- The paper introduces D^2Prune, a dual Taylor expansion method that estimates weight and activation errors to achieve a 10% reduction in perplexity and up to 40% accuracy improvement under high sparsity conditions.
- It employs an attention-aware dynamic update strategy that minimizes KL divergence by 61% and RMSE by 43%, effectively preserving the long-tail distribution of attention mechanisms.
- Experimental evaluations reveal that D^2Prune outperforms existing pruning methods across various LLMs and even extends its benefits to vision models like DeiT on ImageNet-1K.
Dual Taylor Expansion and Attention Distribution Awareness in Pruning LLMs
Introduction
The paper "D2Prune: Sparsifying LLMs via Dual Taylor Expansion and Attention Distribution Awareness" (2601.09176) targets a notable challenge in the deployment of LLMs: their considerable computational requirements, largely due to the models' size and complexity. It introduces an innovative pruning method, D2Prune, aimed at optimizing the computational efficiency of LLMs by addressing key limitations of existing pruning methods.

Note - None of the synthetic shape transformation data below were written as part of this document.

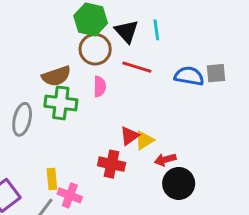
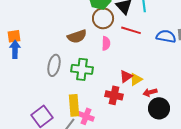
green cross: (61, 103) -> (82, 69), moved
yellow rectangle: (52, 179) -> (74, 105), size x1.5

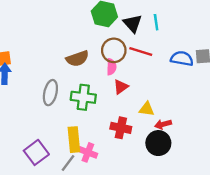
brown circle: (103, 18) -> (114, 50), moved
red triangle: (126, 76) -> (121, 87), moved
yellow triangle: (136, 79) -> (147, 109), turned 40
black circle: (159, 108) -> (158, 143), moved

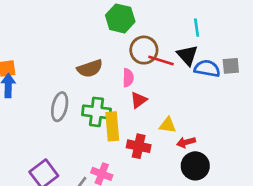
cyan line: (156, 22) -> (197, 28), moved
black triangle: (133, 23) -> (187, 55), moved
brown circle: (114, 50) -> (144, 50), moved
yellow rectangle: (74, 140) -> (112, 126), moved
black circle: (158, 143) -> (195, 166), moved

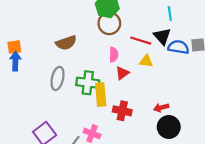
brown circle: (144, 50) -> (109, 23), moved
brown semicircle: (90, 68) -> (66, 43), moved
yellow triangle: (168, 125) -> (146, 61), moved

Limitations of Existing Methods
Existing pruning techniques are criticized for two primary deficiencies. First, they often disregard the activation distribution shifts between calibration and test data, leading to inaccurate error estimates. This results in suboptimal pruning decisions that can degrade model performance on downstream tasks. Second, they overlook the long-tail distribution characteristics inherent in the attention module of transformer models. This oversight can significantly affect the accuracy of tasks that rely heavily on attention mechanisms.
Methodology: D2Prune
The D2Prune approach innovatively uses a dual Taylor expansion to precisely estimate the error caused by both weight and activation perturbations during pruning. This enables the selection of accurate pruning masks and facilitates weight updates that minimize this error. By doing so, the method reduces perplexity in models by 10% compared to single-variable approaches, with improvements in accuracy reaching up to 40% in high-sparsity conditions.

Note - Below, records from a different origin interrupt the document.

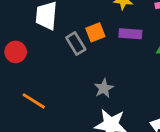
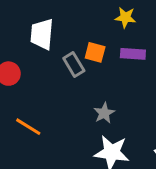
orange square: (95, 32) -> (95, 52), turned 36

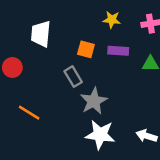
gray rectangle: (74, 64) -> (73, 77), moved
gray star: (104, 113) -> (94, 101), size x1.5

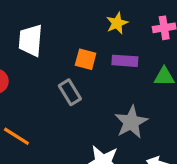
yellow star: (112, 20) -> (117, 23), turned -30
gray star: (94, 101) -> (131, 122), moved

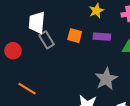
gray rectangle: (70, 92) -> (47, 40), moved

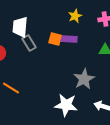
purple rectangle: (102, 37) -> (69, 39), moved

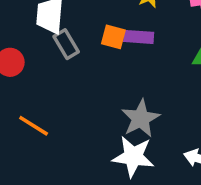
gray star: (84, 79) -> (141, 118), moved

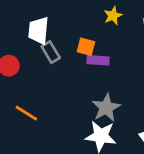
purple rectangle: (139, 37) -> (98, 60), moved

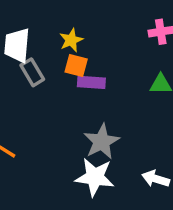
yellow star: (113, 16) -> (71, 40), moved

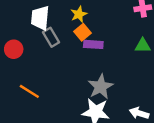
orange square: (76, 66) -> (82, 32), turned 35

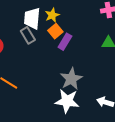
white trapezoid: (40, 18) -> (32, 18), moved
purple rectangle: (93, 44) -> (65, 42), turned -63

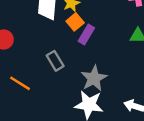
gray rectangle: (28, 35) -> (55, 61), moved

To maintain the fidelity of attention mechanisms, D2Prune introduces an attention-aware dynamic update strategy. It simultaneously minimizes the Kullback-Leibler (KL) divergence in attention distributions and the reconstruction error to preserve the long-tail distribution pattern critical for many language understanding tasks. This approach results in a significant reduction of both the KL divergence and the root-mean-square error (RMSE) by 61% and 43% respectively, compared to other state-of-the-art (SOTA) practices.


Figure 1: Activation distributions and their shift between upstream and downstream data in LLaMA-2-7B.
Experimental Evaluation
The experimental results demonstrated that D2Prune consistently outperforms existing pruning methods across various LLMs, such as OPT-125M and LLaMA models, in terms of perplexity reduction and zero-shot accuracy across different sparsity levels. The dynamic attention update mechanism has also been shown to generalize well to vision models like DeiT, achieving notable accuracy enhancements on ImageNet-1K datasets.
Figure 2: Visualizing uniformized multi-head attention in LLaMA-2-7B at 80% sparsity.
Discussion and Future Directions
The proposed D2Prune algorithm significantly advances the state-of-the-art in LLM pruning by offering robust solutions to two major limitations of previous methods. The introduction of the dual Taylor expansion and dynamic attention update strategies marks a promising step forward in achieving efficient model compression without sacrificing performance.
Future developments could explore integrating these pruning techniques with other forms of model compression, such as quantization, to further enhance the deployability of LLMs. Additionally, exploring non-uniform sparsity configurations that adaptively prune based on layer-specific redundancies and sensitivities could provide even greater efficiency gains.
Conclusion
In conclusion, D2Prune offers a compelling approach to reducing the computational demands of LLMs. By addressing key weaknesses in prior methods, it opens new possibilities for deploying powerful LLMs in resource-constrained environments without compromising performance. The promising results achieved with D2Prune suggest that dual expansion and attention distribution awareness may become integral components of future pruning frameworks.